Papworth, while working for the now-defunct Anglo-French IT services company Sema Group Telecoms, was part of a team developing a “Short Message Service Centre” (SMSC) for the British telecommunications company Vodafone UK. At the time, Sema Group hoped to use these short messages as a paging service. After Papworth installed the system at a site west of London, he sat at a computer terminal and sent the simple message to the mobile phone of Richard Jarvis, director of Vodafone, who was attending a holiday party.
“It didn’t feel momentous at all,” Papworth later said. “For me it was just getting my job done on the day and ensuring that our software that we’d been developing for a good year was working OK.”
Shortly after, Papworth received a call from the Christmas party, letting him know that the outgoing message was a success, although cellphones themselves could not actually send messages in return yet.
One year later, Nokia released the first cellphone with an SMS feature, but messages (limited to 160 characters due to bandwidth constraints) could only be sent within the same mobile network—phone networks would finally allow users to SMS across rival companies in 1999. Texting as a means of casual communication blossomed with the introduction of the Tegic (T9) system of predictive texting and pre-paid phone plans, which originally did not charge for texts and appealed to young people.
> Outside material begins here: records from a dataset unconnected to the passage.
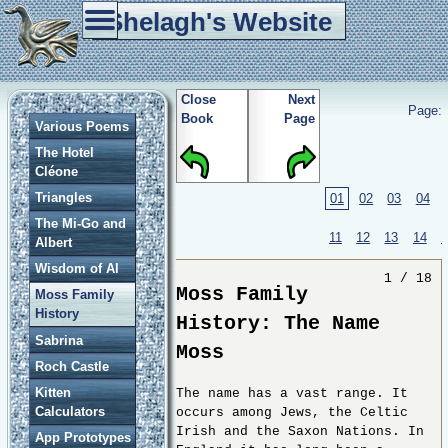
Shelagh's Website
Home
Tablet Weaving
Re-enactment
Games
Other Stuff
Close
Next
Page:
Book
Page
Various Poems
The Hotel
Cléone
Triangles
01
02
03
04
The Mi-Go and
11
12
13
14
Albert
Wisdom of Al
1 / 18
Moss Family
Moss Family
History
History: The Name
Sabrina
Moss
Roch Castle
Kitten
The name has a vast range. It
Calculators
occurs among Jews, the Celtic
Irish and the Saxon Nations. In
App Prototypes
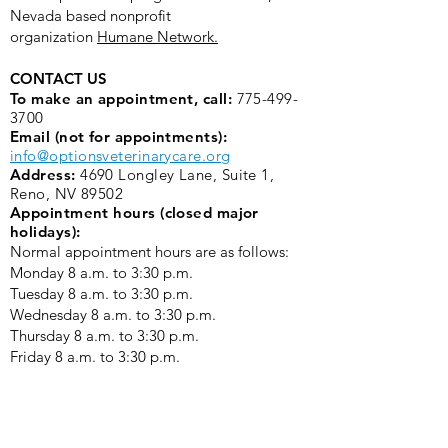
Nevada based nonprofit
organization
Humane Network.
CONTACT US
To make an appointment, call:
775-499-
3700
Email (not for appointments):
info@optionsveterinarycare.org
Address:
4690 Longley Lane, Suite 1,
Reno, NV 89502
Appointment hours (closed major
holidays):
Normal appointment hours are as follows:
Monday 8 a.m. to 3:30 p.m. ​
Tuesday 8 a.m. to 3:30 p.m.
Wednesday 8 a.m. to 3:30 p.m.
Thursday 8 a.m. to 3:30 p.m.
Friday 8 a.m. to 3:30 p.m.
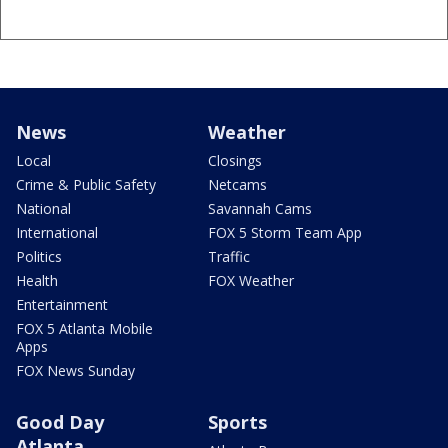
News
Weather
Local
Closings
Crime & Public Safety
Netcams
National
Savannah Cams
International
FOX 5 Storm Team App
Politics
Traffic
Health
FOX Weather
Entertainment
FOX 5 Atlanta Mobile
Apps
FOX News Sunday
Good Day
Sports
Atlanta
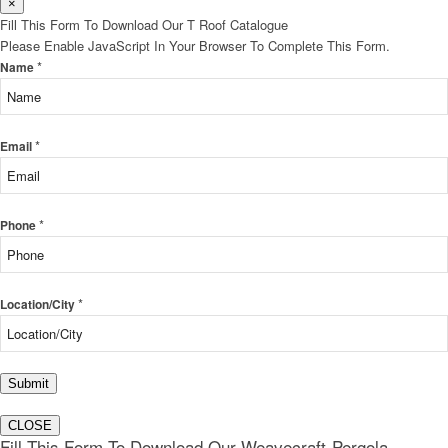
×
Fill This Form To Download Our T Roof Catalogue
Please Enable JavaScript In Your Browser To Complete This Form.
*
Name
*
Email
*
Phone
*
Location/City
Submit
CLOSE
Fill This Form To Download Our Weavecraft-Pergola-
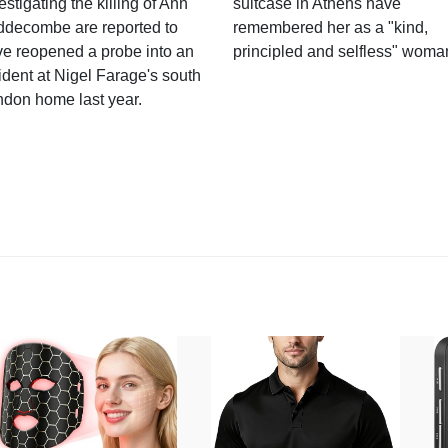
estigating the killing of Ann
suitcase in Athens have
ddecombe are reported to
remembered her as a "kind,
e reopened a probe into an
principled and selfless" woma
ident at Nigel Farage's south
ndon home last year.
Because of the 160-character constraint, as well as the cumbersome nature of typing with a numeric keypad, an entire “language” of abbreviations and slang emerged through SMS and spread across internet-based messaging.
In the United Kingdom, the birthplace of texting, SMS messaging exploded in popularity—by February 2001, about one billion texts were being sent every month, and users were being charged 10 pence a text, generating about £100 million a month in corporate profits. By 2010, the International Telecommunications Union reported that 200,000 text messages were being sent every minute, but by 2012, texting across the world began to see a steady decline, with messages from instant-messaging apps concurrently spiking.